An exact copy of the data is required, with no pictures in it.

[Stored data]
● ● ●

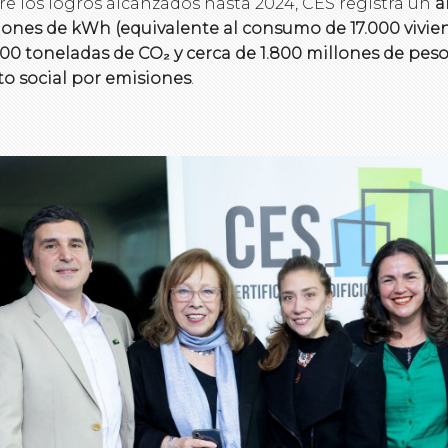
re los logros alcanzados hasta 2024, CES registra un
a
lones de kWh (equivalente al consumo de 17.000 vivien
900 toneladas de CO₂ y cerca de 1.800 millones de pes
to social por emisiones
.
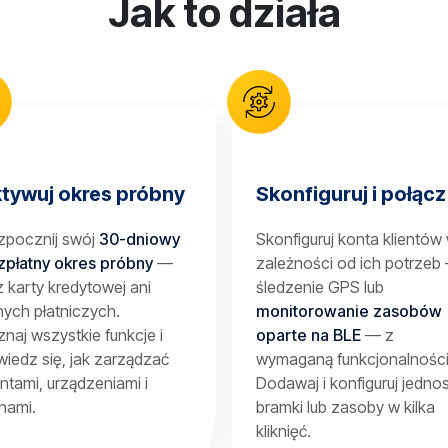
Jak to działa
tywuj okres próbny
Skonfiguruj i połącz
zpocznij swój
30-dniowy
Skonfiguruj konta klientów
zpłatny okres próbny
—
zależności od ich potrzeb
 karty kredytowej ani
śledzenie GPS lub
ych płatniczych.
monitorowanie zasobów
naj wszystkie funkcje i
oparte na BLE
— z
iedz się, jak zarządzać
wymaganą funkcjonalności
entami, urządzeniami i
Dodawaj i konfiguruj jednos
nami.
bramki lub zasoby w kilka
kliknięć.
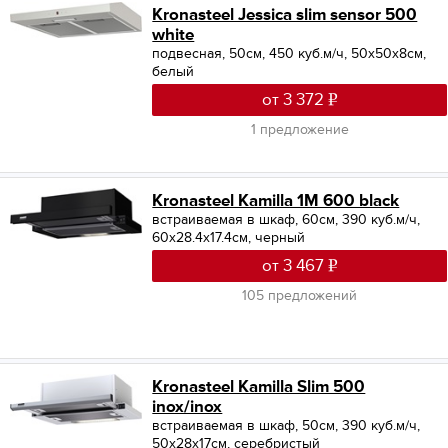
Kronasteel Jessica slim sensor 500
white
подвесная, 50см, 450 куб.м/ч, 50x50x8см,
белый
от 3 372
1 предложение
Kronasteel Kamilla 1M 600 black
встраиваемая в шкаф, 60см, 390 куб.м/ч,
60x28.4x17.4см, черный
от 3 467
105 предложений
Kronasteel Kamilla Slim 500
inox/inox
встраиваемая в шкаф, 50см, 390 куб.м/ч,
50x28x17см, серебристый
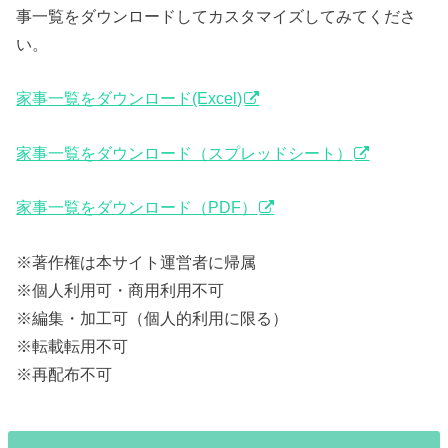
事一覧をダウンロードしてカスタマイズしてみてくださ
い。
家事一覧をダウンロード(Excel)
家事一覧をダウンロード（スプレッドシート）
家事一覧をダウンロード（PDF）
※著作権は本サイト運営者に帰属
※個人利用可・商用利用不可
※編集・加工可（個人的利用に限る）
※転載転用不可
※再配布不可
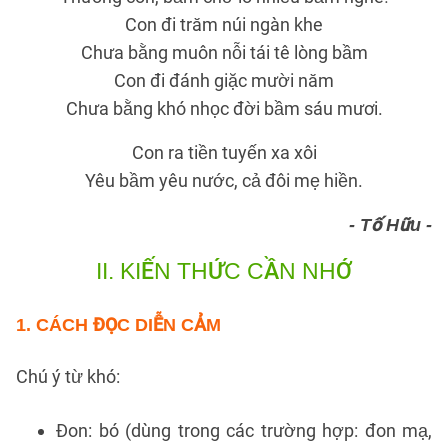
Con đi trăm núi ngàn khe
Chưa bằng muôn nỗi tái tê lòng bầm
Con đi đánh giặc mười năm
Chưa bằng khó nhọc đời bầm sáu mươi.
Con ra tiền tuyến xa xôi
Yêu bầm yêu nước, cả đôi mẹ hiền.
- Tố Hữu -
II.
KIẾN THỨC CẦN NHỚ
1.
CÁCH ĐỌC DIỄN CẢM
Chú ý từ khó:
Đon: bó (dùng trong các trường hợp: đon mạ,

● ● ●

Response below
re los logros alcanzados hasta 2024, CES registra un
a
lones de kWh (equivalente al consumo de 17.000 vivien
900 toneladas de CO₂ y cerca de 1.800 millones de pes
to social por emisiones
.
Jak to działa
tywuj okres próbny
Skonfiguruj i połącz
zpocznij swój
30-dniowy
Skonfiguruj konta klientów
zpłatny okres próbny
—
zależności od ich potrzeb
 karty kredytowej ani
śledzenie GPS lub
ych płatniczych.
monitorowanie zasobów
naj wszystkie funkcje i
oparte na BLE
— z
iedz się, jak zarządzać
wymaganą funkcjonalności
entami, urządzeniami i
Dodawaj i konfiguruj jednos
nami.
bramki lub zasoby w kilka
kliknięć.
Kronasteel Jessica slim sensor 500
white
подвесная, 50см, 450 куб.м/ч, 50x50x8см,
белый
от 3 372
1 предложение
Kronasteel Kamilla 1M 600 black
встраиваемая в шкаф, 60см, 390 куб.м/ч,
60x28.4x17.4см, черный
от 3 467
105 предложений
Kronasteel Kamilla Slim 500
inox/inox
встраиваемая в шкаф, 50см, 390 куб.м/ч,
50x28x17см, серебристый
事一覧をダウンロードしてカスタマイズしてみてくださ
い。
家事一覧をダウンロード(Excel)
家事一覧をダウンロード（スプレッドシート）
家事一覧をダウンロード（PDF）
※著作権は本サイト運営者に帰属
※個人利用可・商用利用不可
※編集・加工可（個人的利用に限る）
※転載転用不可
※再配布不可
Con đi trăm núi ngàn khe
Chưa bằng muôn nỗi tái tê lòng bầm
Con đi đánh giặc mười năm
Chưa bằng khó nhọc đời bầm sáu mươi.
Con ra tiền tuyến xa xôi
Yêu bầm yêu nước, cả đôi mẹ hiền.
- Tố Hữu -
II.
KIẾN THỨC CẦN NHỚ
1.
CÁCH ĐỌC DIỄN CẢM
Chú ý từ khó:
Đon: bó (dùng trong các trường hợp: đon mạ,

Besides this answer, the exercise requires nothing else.